The house was designed on the smallest block in the new Kingston Foreshore area. The brief from Howard and Sonja Dickinson was that they requested segregated areas and zones for different types of living and that they were not gardeners. The house had a narrow frontage and access for cars was from the rear.
The front door was designed not to be seen from the street and also allow us to create an entry foyer in a very small space. This also allowed us not to enter into the living room as you arrive at the residence.
The formal living room and dining room are at the front of the house. Walls are used as screens, which are indented and allow the user to see through to the other parts of the house. The living room has access to a central garden court, which has a two storey void. The kitchen is the central part of the house and links the formal living area with the non formal living areas. The kitchen overlooks the garden court through two story curved glass silicon wall. This level also contains a powder room, laundry and double garage.
The top floor has two distinctive zones with the master bedroom to the front of the house and the other three bedrooms to the rear of the house.
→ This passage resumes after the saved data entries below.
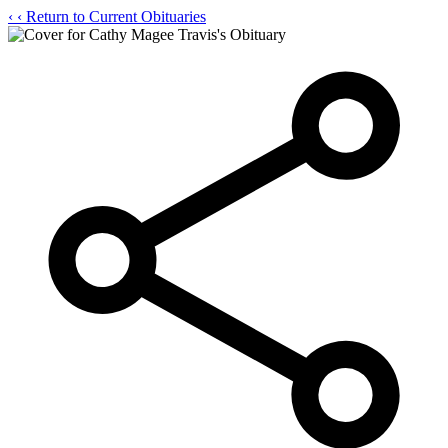
‹
‹ Return to Current Obituaries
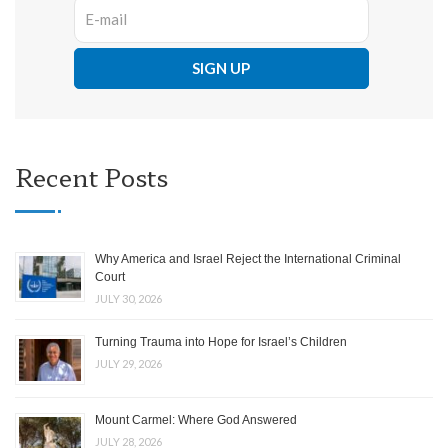
Recent Posts
Why America and Israel Reject the International Criminal
Court
JULY 30, 2026
Turning Trauma into Hope for Israel’s Children
JULY 29, 2026
Mount Carmel: Where God Answered
JULY 28, 2026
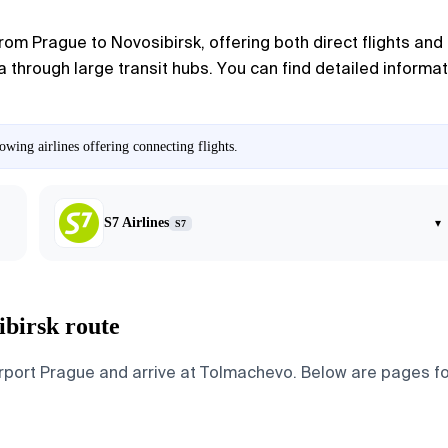
 from
Prague
to
Novosibirsk
, offering both direct flights an
 through large transit hubs. You can find detailed informati
wing airlines offering connecting flights.
S7 Airlines
▾
S7
ibirsk route
ort Prague and arrive at Tolmachevo. Below are pages for th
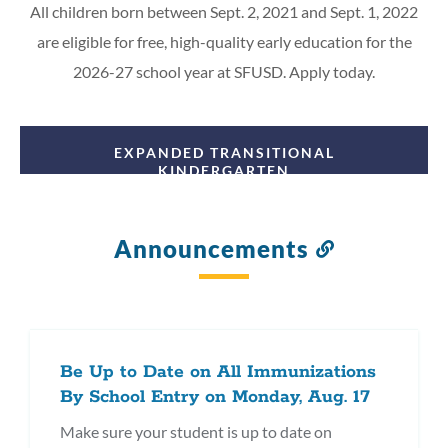
All children born between Sept. 2, 2021 and Sept. 1, 2022
are eligible for free, high-quality early education for the
2026-27 school year at SFUSD. Apply today.
EXPANDED TRANSITIONAL
KINDERGARTEN
Announcements
Link
to
this
section
Be Up to Date on All Immunizations
By School Entry on Monday, Aug. 17
Make sure your student is up to date on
The zone that links these areas is the library with the curved glass silicone wall. This area is used for reading, relaxing and capturing the northern sun. The house allows for people to use different zones for different activities.
The house feels large, private and secure. The house looks within itself and does not use the outside world to enhance its environment.
The house is the collaboration of all who were involved and the great clients who allowed us to experiment with the design.